How do the lines below between the ones holding "mengancam eksistensi Israel." and "технологию нового поколения...", inclusive, read? Give them again exactly, with no other lines.

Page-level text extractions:
........

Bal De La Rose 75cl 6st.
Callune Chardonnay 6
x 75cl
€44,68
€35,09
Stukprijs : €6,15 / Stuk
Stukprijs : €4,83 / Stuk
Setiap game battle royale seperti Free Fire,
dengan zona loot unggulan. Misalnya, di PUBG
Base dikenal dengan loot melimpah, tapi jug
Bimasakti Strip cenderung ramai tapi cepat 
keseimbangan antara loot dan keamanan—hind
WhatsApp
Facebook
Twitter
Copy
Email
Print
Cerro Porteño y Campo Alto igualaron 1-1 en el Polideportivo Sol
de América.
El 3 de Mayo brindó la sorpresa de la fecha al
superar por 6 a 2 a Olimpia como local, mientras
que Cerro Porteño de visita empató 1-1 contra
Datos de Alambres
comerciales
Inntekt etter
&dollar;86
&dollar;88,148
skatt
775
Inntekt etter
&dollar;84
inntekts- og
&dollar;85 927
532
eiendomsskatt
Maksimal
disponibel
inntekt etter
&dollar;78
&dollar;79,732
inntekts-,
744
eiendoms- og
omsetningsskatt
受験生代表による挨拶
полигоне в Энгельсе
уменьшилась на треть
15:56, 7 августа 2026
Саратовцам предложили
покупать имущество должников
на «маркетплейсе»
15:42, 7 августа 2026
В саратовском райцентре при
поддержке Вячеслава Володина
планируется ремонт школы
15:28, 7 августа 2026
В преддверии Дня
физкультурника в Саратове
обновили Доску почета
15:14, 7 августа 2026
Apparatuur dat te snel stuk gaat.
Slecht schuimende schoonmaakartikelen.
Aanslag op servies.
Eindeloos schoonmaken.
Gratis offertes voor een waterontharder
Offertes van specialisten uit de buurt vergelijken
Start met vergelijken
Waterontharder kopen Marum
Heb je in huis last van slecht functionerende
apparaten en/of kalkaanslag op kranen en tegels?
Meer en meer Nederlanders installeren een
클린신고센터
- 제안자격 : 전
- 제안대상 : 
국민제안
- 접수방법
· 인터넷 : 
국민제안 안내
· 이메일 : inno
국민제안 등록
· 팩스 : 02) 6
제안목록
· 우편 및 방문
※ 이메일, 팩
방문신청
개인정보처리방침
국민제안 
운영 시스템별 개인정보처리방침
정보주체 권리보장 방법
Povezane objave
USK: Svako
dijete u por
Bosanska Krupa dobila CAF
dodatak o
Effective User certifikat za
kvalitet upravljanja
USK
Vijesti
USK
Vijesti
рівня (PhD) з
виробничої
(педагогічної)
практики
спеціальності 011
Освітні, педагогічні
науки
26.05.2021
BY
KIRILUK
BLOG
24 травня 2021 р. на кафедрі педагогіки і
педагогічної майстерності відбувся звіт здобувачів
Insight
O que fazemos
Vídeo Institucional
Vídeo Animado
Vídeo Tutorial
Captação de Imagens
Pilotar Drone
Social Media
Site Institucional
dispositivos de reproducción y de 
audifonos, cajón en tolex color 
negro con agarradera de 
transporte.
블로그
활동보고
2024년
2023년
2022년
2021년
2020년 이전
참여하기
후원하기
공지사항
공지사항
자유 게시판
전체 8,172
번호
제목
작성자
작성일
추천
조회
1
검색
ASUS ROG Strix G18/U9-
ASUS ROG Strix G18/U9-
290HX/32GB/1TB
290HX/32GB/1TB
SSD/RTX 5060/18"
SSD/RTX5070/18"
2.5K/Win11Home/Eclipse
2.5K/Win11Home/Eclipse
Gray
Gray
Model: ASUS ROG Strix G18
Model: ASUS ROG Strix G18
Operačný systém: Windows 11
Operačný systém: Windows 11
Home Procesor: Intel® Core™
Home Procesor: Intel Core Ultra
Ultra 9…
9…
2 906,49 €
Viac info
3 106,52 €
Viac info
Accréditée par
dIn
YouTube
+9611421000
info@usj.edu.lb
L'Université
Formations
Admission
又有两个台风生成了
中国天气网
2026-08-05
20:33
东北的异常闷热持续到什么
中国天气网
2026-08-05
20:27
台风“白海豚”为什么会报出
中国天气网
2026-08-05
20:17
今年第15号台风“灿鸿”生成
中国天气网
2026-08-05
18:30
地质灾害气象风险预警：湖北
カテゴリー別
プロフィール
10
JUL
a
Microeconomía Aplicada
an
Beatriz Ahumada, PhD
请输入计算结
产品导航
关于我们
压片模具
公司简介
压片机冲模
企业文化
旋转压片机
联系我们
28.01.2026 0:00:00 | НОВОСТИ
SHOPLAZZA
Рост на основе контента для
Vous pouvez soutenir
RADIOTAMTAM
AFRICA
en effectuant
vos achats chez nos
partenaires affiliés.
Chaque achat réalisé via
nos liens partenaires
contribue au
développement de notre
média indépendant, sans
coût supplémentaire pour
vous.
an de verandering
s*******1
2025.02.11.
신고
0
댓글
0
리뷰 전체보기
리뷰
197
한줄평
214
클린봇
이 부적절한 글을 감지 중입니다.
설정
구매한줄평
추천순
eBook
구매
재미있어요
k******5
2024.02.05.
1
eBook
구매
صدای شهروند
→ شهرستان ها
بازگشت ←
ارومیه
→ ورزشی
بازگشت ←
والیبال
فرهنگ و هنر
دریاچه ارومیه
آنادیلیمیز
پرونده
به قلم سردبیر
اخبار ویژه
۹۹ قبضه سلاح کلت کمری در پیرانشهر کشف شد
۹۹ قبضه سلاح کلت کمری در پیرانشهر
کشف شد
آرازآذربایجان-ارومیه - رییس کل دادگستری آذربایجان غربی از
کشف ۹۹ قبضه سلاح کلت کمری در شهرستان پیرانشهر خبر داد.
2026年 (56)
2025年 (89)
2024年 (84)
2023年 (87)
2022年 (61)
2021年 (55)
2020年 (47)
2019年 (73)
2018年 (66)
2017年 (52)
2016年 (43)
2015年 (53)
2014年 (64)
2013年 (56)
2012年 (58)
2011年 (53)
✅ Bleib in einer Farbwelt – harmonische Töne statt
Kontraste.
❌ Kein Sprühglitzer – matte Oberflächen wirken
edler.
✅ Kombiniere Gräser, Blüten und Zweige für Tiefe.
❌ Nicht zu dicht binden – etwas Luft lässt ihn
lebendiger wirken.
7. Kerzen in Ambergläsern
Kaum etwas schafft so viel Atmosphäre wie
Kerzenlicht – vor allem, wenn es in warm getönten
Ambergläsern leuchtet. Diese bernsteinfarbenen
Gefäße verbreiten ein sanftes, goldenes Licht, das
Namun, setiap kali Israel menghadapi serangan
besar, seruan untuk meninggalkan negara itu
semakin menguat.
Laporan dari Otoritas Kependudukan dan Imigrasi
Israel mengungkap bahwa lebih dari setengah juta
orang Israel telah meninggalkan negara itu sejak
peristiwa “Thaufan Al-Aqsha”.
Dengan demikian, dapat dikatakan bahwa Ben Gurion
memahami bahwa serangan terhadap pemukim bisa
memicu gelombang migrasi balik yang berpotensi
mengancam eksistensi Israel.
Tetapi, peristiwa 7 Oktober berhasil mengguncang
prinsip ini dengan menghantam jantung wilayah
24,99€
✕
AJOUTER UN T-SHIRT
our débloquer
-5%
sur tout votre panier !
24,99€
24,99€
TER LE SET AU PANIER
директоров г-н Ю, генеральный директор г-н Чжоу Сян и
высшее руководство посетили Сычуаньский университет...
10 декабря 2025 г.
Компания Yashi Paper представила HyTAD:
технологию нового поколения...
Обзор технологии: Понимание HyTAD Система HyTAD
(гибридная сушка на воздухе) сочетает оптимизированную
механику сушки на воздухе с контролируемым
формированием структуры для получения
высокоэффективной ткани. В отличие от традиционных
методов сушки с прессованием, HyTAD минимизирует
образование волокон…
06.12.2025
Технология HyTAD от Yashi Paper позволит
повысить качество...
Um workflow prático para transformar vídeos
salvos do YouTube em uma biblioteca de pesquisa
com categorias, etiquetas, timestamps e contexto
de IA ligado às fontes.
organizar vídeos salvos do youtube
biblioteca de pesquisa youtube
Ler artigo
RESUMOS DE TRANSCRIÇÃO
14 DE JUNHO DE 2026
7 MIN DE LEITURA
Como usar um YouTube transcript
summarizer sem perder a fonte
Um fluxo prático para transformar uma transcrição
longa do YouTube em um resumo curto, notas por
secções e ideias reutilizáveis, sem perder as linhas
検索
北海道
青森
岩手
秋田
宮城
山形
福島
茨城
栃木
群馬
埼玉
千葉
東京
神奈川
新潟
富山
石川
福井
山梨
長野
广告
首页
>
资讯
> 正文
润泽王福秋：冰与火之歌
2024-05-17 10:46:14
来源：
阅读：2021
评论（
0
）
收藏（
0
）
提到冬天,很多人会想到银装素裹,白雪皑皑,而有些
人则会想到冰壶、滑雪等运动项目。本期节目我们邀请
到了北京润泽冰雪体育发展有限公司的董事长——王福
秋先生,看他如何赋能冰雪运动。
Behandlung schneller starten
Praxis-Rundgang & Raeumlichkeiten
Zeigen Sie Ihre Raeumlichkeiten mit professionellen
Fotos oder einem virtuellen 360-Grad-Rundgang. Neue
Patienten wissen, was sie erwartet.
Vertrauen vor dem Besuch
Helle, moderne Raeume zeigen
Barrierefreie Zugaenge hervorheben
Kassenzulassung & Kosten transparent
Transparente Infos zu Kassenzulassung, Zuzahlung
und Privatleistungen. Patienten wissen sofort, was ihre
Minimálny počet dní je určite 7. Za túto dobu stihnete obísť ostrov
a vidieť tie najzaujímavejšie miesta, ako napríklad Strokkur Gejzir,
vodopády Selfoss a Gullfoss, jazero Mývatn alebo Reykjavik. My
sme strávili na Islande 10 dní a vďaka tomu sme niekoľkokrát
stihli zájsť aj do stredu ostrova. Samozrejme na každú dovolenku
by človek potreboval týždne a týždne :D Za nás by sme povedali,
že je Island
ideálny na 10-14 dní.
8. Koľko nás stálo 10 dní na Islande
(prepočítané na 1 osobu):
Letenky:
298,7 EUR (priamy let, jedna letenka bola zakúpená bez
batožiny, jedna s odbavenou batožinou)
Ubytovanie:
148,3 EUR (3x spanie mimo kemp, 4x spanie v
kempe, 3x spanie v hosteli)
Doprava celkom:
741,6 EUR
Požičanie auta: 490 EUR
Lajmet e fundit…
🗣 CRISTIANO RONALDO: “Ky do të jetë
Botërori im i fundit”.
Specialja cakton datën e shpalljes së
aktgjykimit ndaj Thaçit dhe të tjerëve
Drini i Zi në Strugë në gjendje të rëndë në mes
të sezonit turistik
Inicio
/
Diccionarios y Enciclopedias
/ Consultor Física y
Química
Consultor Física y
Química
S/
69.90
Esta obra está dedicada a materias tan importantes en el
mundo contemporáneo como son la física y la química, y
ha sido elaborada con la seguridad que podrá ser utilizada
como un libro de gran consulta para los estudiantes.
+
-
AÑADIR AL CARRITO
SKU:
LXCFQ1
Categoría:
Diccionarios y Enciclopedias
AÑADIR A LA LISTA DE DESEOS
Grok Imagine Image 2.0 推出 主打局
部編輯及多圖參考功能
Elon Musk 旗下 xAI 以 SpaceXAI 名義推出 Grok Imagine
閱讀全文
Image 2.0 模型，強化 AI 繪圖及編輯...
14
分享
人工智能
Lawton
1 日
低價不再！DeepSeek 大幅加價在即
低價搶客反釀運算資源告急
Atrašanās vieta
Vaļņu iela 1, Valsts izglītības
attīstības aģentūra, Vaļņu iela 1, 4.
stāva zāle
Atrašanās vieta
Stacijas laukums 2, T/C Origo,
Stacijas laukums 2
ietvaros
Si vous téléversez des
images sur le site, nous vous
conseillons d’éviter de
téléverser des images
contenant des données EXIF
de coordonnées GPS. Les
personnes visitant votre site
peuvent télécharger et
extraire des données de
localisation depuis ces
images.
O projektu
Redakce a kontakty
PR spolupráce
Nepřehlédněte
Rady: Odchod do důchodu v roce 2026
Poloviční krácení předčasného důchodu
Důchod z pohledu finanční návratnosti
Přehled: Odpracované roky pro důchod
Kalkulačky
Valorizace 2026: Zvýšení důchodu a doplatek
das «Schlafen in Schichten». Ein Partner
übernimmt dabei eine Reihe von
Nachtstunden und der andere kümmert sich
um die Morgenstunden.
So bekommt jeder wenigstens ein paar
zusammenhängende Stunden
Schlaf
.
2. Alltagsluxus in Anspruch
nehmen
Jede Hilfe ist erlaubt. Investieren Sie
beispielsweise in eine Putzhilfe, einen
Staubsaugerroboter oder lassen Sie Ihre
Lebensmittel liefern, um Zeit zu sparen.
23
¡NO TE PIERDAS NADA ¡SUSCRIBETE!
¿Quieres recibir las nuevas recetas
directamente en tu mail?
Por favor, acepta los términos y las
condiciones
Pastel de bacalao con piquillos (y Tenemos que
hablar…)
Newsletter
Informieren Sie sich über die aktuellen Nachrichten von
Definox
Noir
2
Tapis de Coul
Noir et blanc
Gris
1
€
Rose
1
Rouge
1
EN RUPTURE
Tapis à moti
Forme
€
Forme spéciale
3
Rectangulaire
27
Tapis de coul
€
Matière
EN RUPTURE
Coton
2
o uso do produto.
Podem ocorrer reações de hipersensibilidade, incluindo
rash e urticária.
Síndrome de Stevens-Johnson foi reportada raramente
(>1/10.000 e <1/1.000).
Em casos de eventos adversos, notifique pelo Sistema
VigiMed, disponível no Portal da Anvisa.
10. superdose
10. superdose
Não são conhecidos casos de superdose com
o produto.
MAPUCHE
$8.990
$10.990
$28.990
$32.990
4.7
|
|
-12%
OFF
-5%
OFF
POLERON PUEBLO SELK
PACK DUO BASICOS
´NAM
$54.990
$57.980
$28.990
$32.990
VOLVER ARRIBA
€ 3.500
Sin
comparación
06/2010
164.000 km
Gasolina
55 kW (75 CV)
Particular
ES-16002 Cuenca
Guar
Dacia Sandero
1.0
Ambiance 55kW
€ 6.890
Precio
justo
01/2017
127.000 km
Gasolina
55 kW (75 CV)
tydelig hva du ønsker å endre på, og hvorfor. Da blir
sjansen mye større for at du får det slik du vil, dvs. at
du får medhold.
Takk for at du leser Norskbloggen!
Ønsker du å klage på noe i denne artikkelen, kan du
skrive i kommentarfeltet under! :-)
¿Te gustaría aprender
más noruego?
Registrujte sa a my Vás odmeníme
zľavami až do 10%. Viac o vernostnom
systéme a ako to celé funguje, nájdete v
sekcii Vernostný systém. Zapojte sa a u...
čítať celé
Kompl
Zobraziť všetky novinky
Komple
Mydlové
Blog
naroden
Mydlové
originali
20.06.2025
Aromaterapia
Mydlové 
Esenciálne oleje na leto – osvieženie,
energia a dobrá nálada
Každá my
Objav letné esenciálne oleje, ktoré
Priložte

........

▶ [YOUR RESPONSE]
mengancam eksistensi Israel.
Tetapi, peristiwa 7 Oktober berhasil mengguncang
prinsip ini dengan menghantam jantung wilayah
24,99€
✕
AJOUTER UN T-SHIRT
our débloquer
-5%
sur tout votre panier !
24,99€
24,99€
TER LE SET AU PANIER
директоров г-н Ю, генеральный директор г-н Чжоу Сян и
высшее руководство посетили Сычуаньский университет...
10 декабря 2025 г.
Компания Yashi Paper представила HyTAD:
технологию нового поколения...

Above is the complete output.